A total of 40 local patients have been diagnosed with the potentially deadly H1N1 strain of the flu virus – once known as swine flu, it has been confirmed by the Department of Health.
The number of cases, which were discovered within the Southern Trust area including Dungannon District, was the second highest of the trust areas in Northern Ireland, with Belfast Trust reporting the greatest incidence of cases at 71.
In February, a man died from the virus at Craigavon Area Hospital. It is understood that he was also suffering from other conditions.
The H1N1 flu strain shot to prominence in 2009 when the World Health Organisation declared a global swine flu pandemic.
The outbreak killed nearly 30 people in Northern Ireland.Most of those who died had other serious illnesses.
H1N1 has since become more common and outbreaks are seen most winters.
H1N1 particularly affects children, pregnant women and adults with long-term conditions like chronic heart disease, liver disease, neurological disease and respiratory disease.
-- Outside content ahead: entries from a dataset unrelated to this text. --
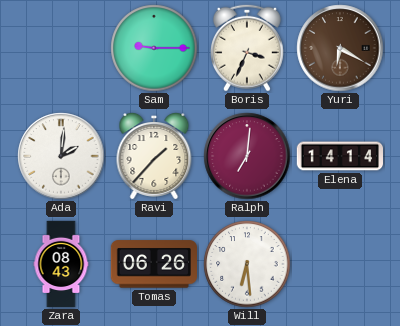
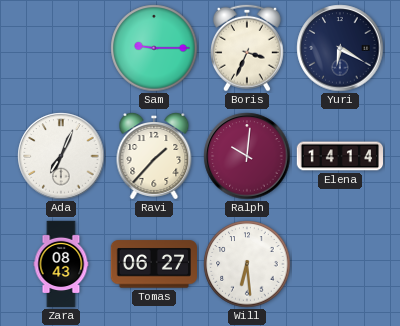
Yuri dial: brown -> navy
Ada: 2:01 -> 7:04
Ralph: 7:01 -> 10:01
Tomas: 06:26 -> 06:27
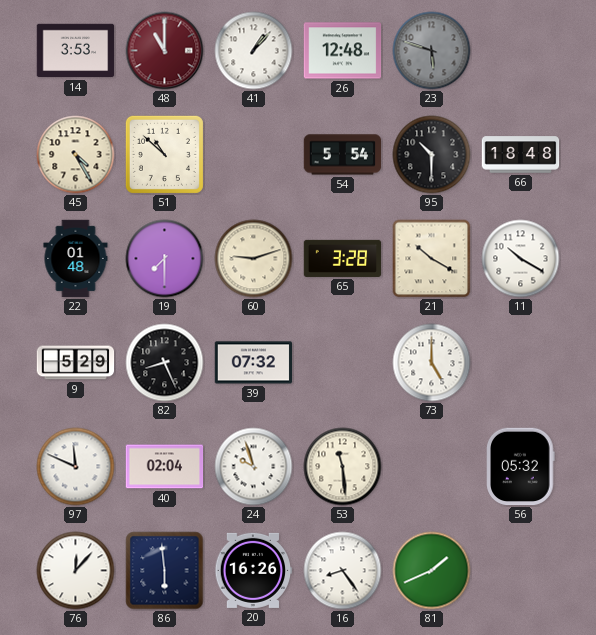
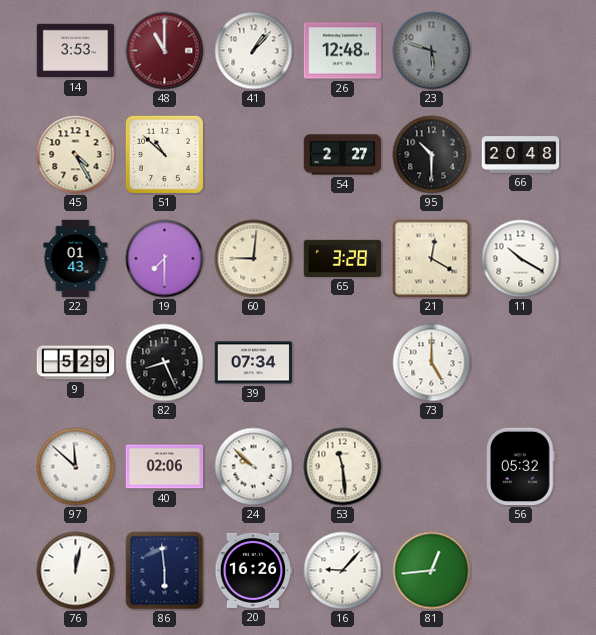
54: 5:54 -> 2:27
66: 18:48 -> 20:48
22: 01:48 -> 01:43
60: 9:12 -> 9:01
21: 10:20 -> 12:20
39: 07:32 -> 07:34
97: 11:49 -> 11:52
40: 02:04 -> 02:06
24: 9:57 -> 9:52
76: 12:07 -> 12:02
16: 8:24 -> 9:07
81: 1:41 -> 12:44
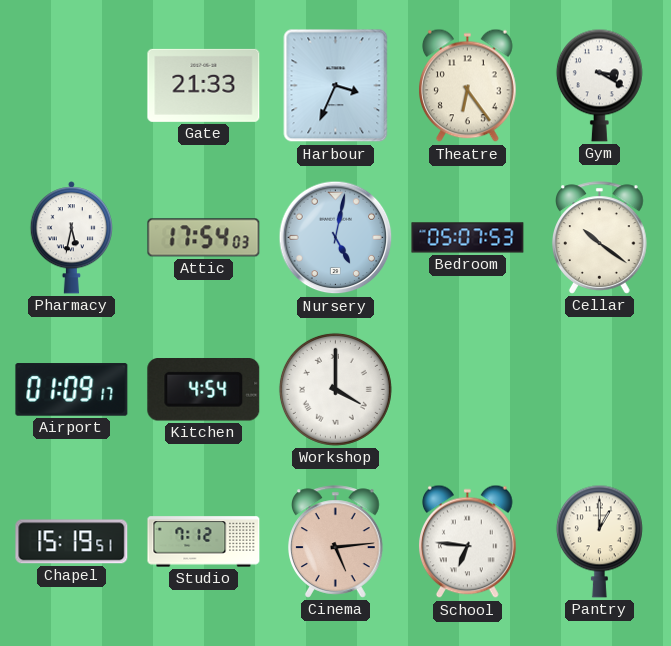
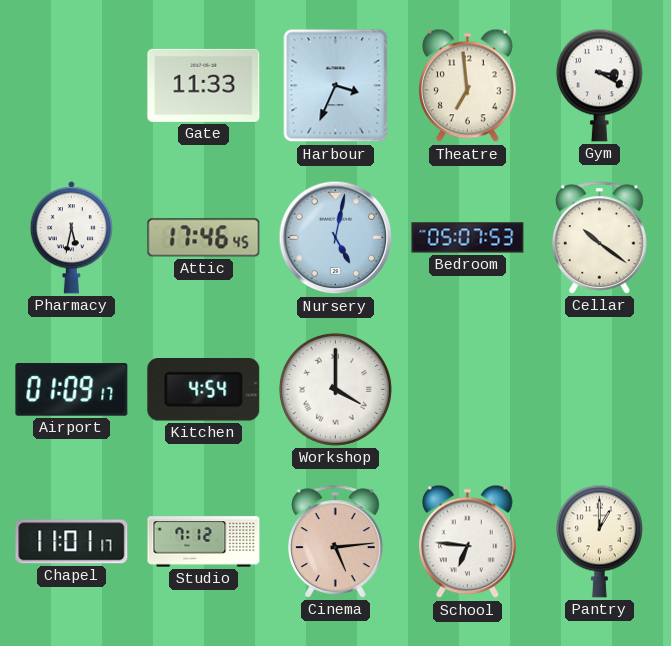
Gate: 21:33 -> 11:33
Theatre: 6:24 -> 6:59
Attic: 17:54 -> 17:46
Chapel: 15:19 -> 11:01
Tips for preventing the spread of flu include maintaining good hygiene, covering your nose and mouth with a tissue when you cough or sneeze, disposing of the tissue as soon as possible and cleaning your hands as soon you can.
Agriculture Minister Michele O’Neill said the disease in animals is being monitored by her department.
A spokesperson for the department said: “Influenza A in animals is a notifiable disease and DARD requires notification as a result of laboratory confirmation. The most recent case of Influenza A in pigs here was in March 2015. There is no current outbreak.
“The finding of swine flu (H1N1) is not unexpected as the virus is circulating within the human population and since 2009 has been one of the strains of flu routinely included in the human seasonal flu vaccine.”